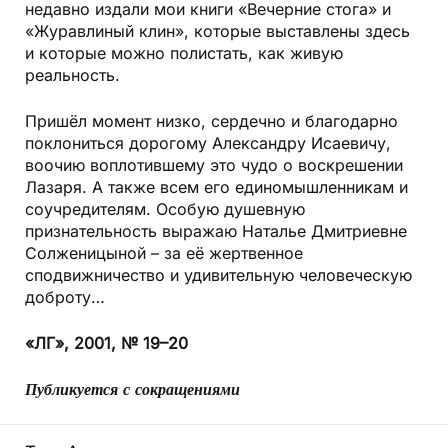
недавно издали мои книги «Вечерние стога» и
«Журавлиный клин», которые выставлены здесь
и которые можно полистать, как живую
реальность.
Пришёл момент низко, сердечно и благодарно
поклониться дорогому Александру Исаевичу,
воочию воплотившему это чудо о воскрешении
Лазаря. А также всем его единомышленникам и
соучредителям. Особую душевную
признательность выражаю Наталье Дмитриевне
Солженицыной – за её жертвенное
сподвижничество и удивительную человеческую
доброту…
«ЛГ», 2001, № 19–20
Публикуется с сокращениями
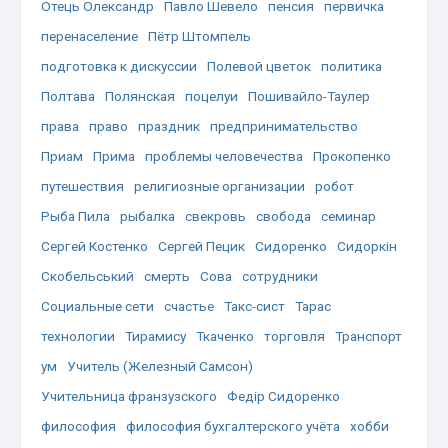
Отець Олександр
Павло Шевело
пенсия
первичка
перенаселение
Пётр Штомпель
подготовка к дискуссии
Полевой цветок
политика
Полтава
Полянская
поцелуи
Пошивайло-Таулер
права
право
праздник
предпринимательство
Приам
Прима
проблемы человечества
Прокопенко
путешествия
религиозные организации
робот
Рыба Пила
рыбалка
свекровь
свобода
семинар
Сергей Костенко
Сергей Пецик
Сидоренко
Сидоркін
Скобельський
смерть
Сова
сотрудники
Социальные сети
счастье
Такс-сист
Тарас
технологии
Тирамису
Ткаченко
торговля
Транспорт
ум
Учитель (Железный Самсон)
Учительница франзузского
Федір Сидоренко
философия
философия бухгалтерского учёта
хобби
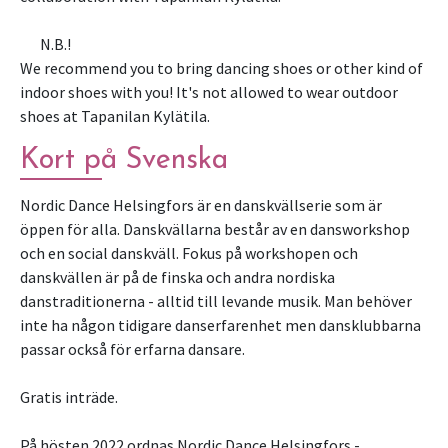
N.B.!
We recommend you to bring dancing shoes or other kind of
indoor shoes with you! It's not allowed to wear outdoor
shoes at Tapanilan Kylätila.
Kort på Svenska
Nordic Dance Helsingfors är en danskvällserie som är
öppen för alla. Danskvällarna består av en dansworkshop
och en social danskväll. Fokus på workshopen och
danskvällen är på de finska och andra nordiska
danstraditionerna - alltid till levande musik. Man behöver
inte ha någon tidigare danserfarenhet men dansklubbarna
passar också för erfarna dansare.
Gratis inträde.
På hösten 2022 ordnas Nordic Dance Helsingfors -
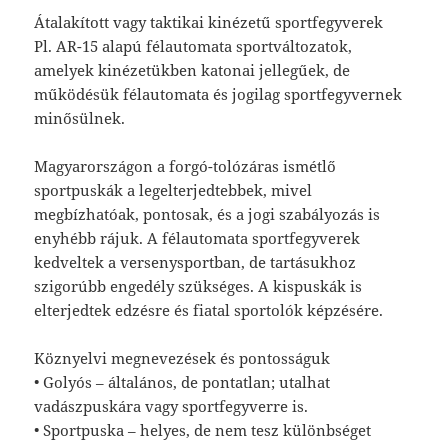
Átalakított vagy taktikai kinézetű sportfegyverek
Pl. AR-15 alapú félautomata sportváltozatok,
amelyek kinézetükben katonai jellegűek, de
működésük félautomata és jogilag sportfegyvernek
minősülnek.
Magyarországon a forgó-tolózáras ismétlő
sportpuskák a legelterjedtebbek, mivel
megbízhatóak, pontosak, és a jogi szabályozás is
enyhébb rájuk. A félautomata sportfegyverek
kedveltek a versenysportban, de tartásukhoz
szigorúbb engedély szükséges. A kispuskák is
elterjedtek edzésre és fiatal sportolók képzésére.
Köznyelvi megnevezések és pontosságuk
• Golyós – általános, de pontatlan; utalhat
vadászpuskára vagy sportfegyverre is.
• Sportpuska – helyes, de nem tesz különbséget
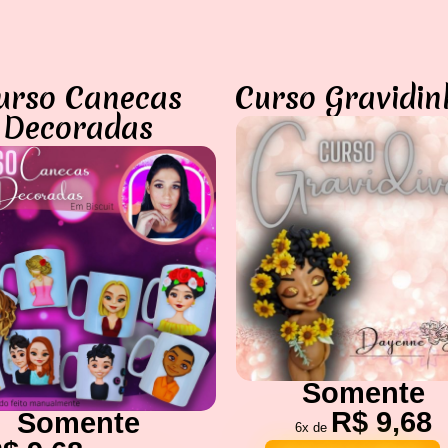
urso Canecas
Curso Gravidin
Decoradas
Somente
R$ 9,68
Somente
6x de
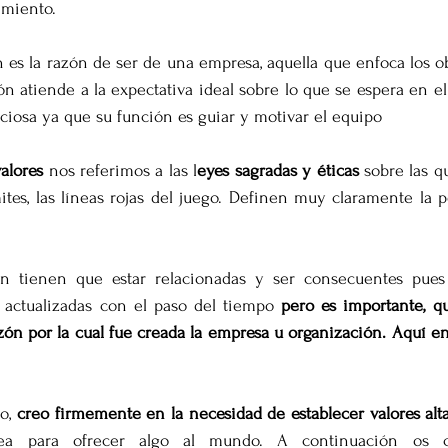
imiento.
es la razón de ser de una empresa, aquella que enfoca los ob
ón atiende a la expectativa ideal sobre lo que se espera en el f
iciosa ya que su función es guiar y motivar el equipo
alores
 nos referimos a las l
eyes sagradas y éticas 
sobre las qu
ites, las líneas rojas del juego. Definen muy claramente la p
r actualizadas con el paso del tiempo 
pero es importante, q
azón por la cual fue creada la empresa u organización. Aquí en
o, 
creo firmemente en la necesidad de establecer valores a
a para ofrecer algo al mundo. A continuación os cit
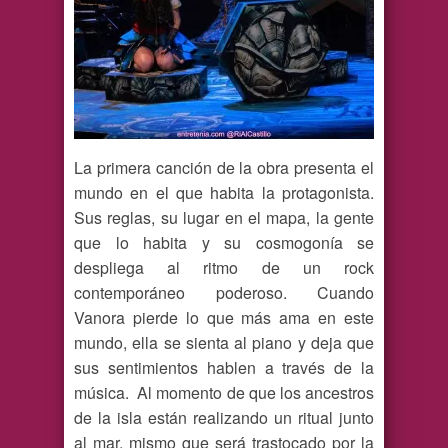
La primera canción de la obra presenta el
mundo en el que habita la protagonista.
Sus reglas, su lugar en el mapa, la gente
que lo habita y su cosmogonía se
despliega al ritmo de un rock
contemporáneo poderoso. Cuando
Vanora pierde lo que más ama en este
mundo, ella se sienta al piano y deja que
sus sentimientos hablen a través de la
música. Al momento de que los ancestros
de la isla están realizando un ritual junto
al mar, mismo que será trastocado por la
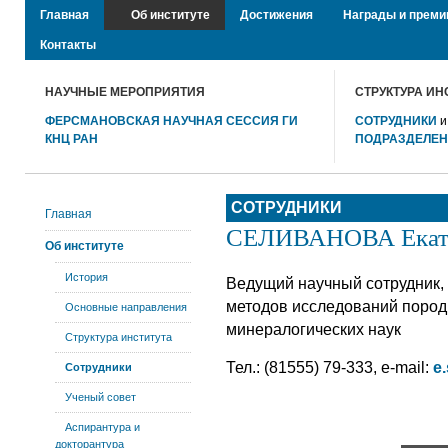
Главная
Об институте
Достижения
Награды и преми
Контакты
НАУЧНЫЕ МЕРОПРИЯТИЯ
СТРУКТУРА ИН
ФЕРСМАНОВСКАЯ НАУЧНАЯ СЕССИЯ ГИ
СОТРУДНИКИ
КНЦ РАН
ПОДРАЗДЕЛЕ
СОТРУДНИКИ
Главная
СЕЛИВАНОВА Екате
Об институте
История
Ведущий научный сотрудник,
методов исследований пород,
Основные направления
минералогических наук
Структура института
Тел.: (81555) 79-333, e-mail:
e
Сотрудники
Ученый совет
Аспирантура и
докторантура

======

**Aim of the task:**
Copy out whichever lines of the listing contain the word "которые".

**Output of the task:**
«Журавлиный клин», которые выставлены здесь
и которые можно полистать, как живую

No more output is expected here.